ボーアの量子仮説\((mvr=n \hbar)\)より,

\( n^2 \hbar^2=\frac{m e^2}{4\pi \varepsilon_0}r \)

よって,軌道半径\(r\)は,

\(r=\frac{4\pi \varepsilon_0 \hbar^2}{me^2}n^2\)

運動エネルギー\(K\)について,

\(K=\frac{1}{2}mv^2=\frac{1}{2m}(mv)^2\)

\(K=\frac{1}{2m}(\frac{n \hbar}{r})^2=\frac{1}{2m}(\frac{m e^2}{4\pi \varepsilon_0 n \hbar})^2\)

\(K=\frac{1}{2m}(\frac{m e^2}{2\varepsilon_0 n h})^2=\frac{m e^4}{8\varepsilon_0^2 h^2}・\frac{1}{n^2}\)[J]

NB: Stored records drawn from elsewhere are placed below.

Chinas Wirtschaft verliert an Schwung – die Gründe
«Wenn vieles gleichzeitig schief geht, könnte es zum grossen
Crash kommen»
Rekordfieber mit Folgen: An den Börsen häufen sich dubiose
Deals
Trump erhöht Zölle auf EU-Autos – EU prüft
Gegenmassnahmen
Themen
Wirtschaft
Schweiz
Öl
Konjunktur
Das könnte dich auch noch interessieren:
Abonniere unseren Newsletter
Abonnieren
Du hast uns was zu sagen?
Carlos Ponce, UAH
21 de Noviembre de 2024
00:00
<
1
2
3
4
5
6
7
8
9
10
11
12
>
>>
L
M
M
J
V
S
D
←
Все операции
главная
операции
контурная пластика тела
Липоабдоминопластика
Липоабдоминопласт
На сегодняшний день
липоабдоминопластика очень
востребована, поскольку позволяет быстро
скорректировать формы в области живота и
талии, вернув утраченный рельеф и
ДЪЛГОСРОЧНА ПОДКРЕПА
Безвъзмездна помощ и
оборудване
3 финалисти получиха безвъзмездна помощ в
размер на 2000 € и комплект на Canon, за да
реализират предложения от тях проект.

\(E=K+U=\frac{1}{2}mv^2-\frac{e^2}{4\pi \varepsilon_0 r}\)

\(E=\frac{1}{2}mv^2-mv^2=-\frac{1}{2}mv^2=-K\)[J]

\(E=-\frac{m e^4}{8\varepsilon_0^2 h^2}・\frac{1}{n^2}\)[J]

電子物性問題5

直方体状の半導体を用いて,右図のような回路を組み,ホール起電力を測定した。半導体の寸法や各電流・電流値は以下の通りである。

\(a=1cm,b=0.5cm,c=100μm,V=1.5V,\)

\(I=12mA,V_H=3mV,B=0.1T\)

(1) この半導体はn型か?p型か?理由とともに解答せよ。
(2) この半導体のキャリア密度,導電率,移動度を求めよ。

電子物性問題5解答

 

n型半導体。

電子が受けるローレンツ力

 

ホールが受けるローレンツ力

 

ホール,電子ともに奥向きにローレンツ力を受けて,奥向きに移動する。

ホールの場合は奥向きに正の電位差が生じ,電子の場合は手前向きに正の電位差が生じる。

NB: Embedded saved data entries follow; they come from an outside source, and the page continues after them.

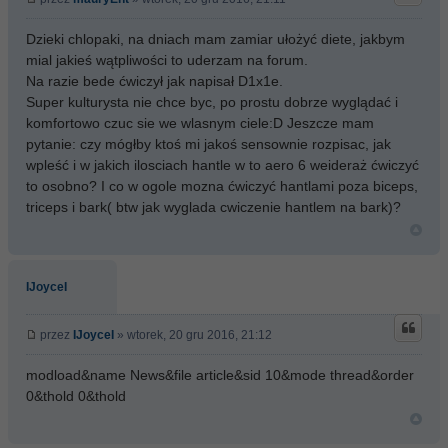
Dzieki chlopaki, na dniach mam zamiar ułożyć diete, jakbym
mial jakieś wątpliwości to uderzam na forum.
Na razie bede ćwiczył jak napisał D1x1e.
Super kulturysta nie chce byc, po prostu dobrze wyglądać i
komfortowo czuc sie we wlasnym ciele:D Jeszcze mam
pytanie: czy mógłby ktoś mi jakoś sensownie rozpisac, jak
wpleść i w jakich ilosciach hantle w to aero 6 weideraż ćwiczyć
to osobno? I co w ogole mozna ćwiczyć hantlami poza biceps,
triceps i bark( btw jak wyglada cwiczenie hantlem na bark)?
IJoyceI
przez
IJoyceI
» wtorek, 20 gru 2016, 21:12
modload&name News&file article&sid 10&mode thread&order
0&thold 0&thold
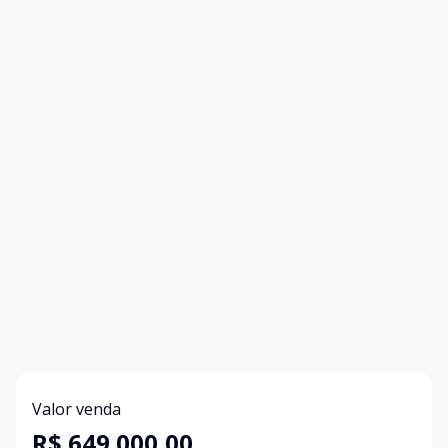
Valor venda
R$ 649.000,00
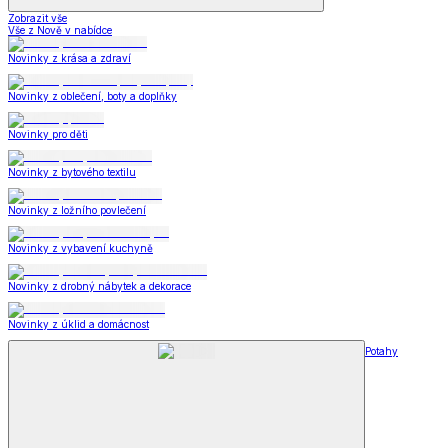
Zobrazit vše
Vše z Nově v nabídce
Novinky z krása a zdraví
Novinky z oblečení, boty a doplňky
Novinky pro děti
Novinky z bytového textilu
Novinky z ložního povlečení
Novinky z vybavení kuchyně
Novinky z drobný nábytek a dekorace
Novinky z úklid a domácnost
Potahy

問題5の図において,手前向きに正の電位差が生じているので,半導体内の多数キャリアが電子であることがわかる。

キャリア密度\(n\)について,

\(n_n=\frac{I}{evS}=\frac{I}{evbc}\tag{1}\)

また,電子の速度\(v\)について,

\(v=\frac{V_H}{B b}\tag{2}\)

式(1)に式(2)を代入すると,キャリア密度\(n\)は,

\(n=\frac{bBI}{eV_H bc}=\frac{BI}{eV_Hc}\)

\(n=\frac{0.1×12×10^{-3}}{1.6×10^{-19}・3×10^{-3}・10^{-4}}=2.5×10^{22}\)[m^-3]

導電率\(\sigma \)について,

\(\sigma=\frac{aI}{SV}=\frac{aI}{bcV}\)

\(\sigma=\frac{1×10^{-2}×12×10^{-3}}{0.5×10^{-2}×100×10^{-6}×1.5}=160\)[S/m]

移動度\(μ\)は,

\(μ=\frac{\sigma}{en}=\frac{160}{1.6×10^{-19}・2.5×10^{22}}=0.04\)

電子物性問題6

半導体内の電子密度\(n\)やホール密度\(p\)は,伝導体下端エネルギー\(E_c\),価電子帯上端エネルギー\(E_v\)およびフェルミエネルギー\(E_F\)を用いて近似的に以下の式で表すことができる。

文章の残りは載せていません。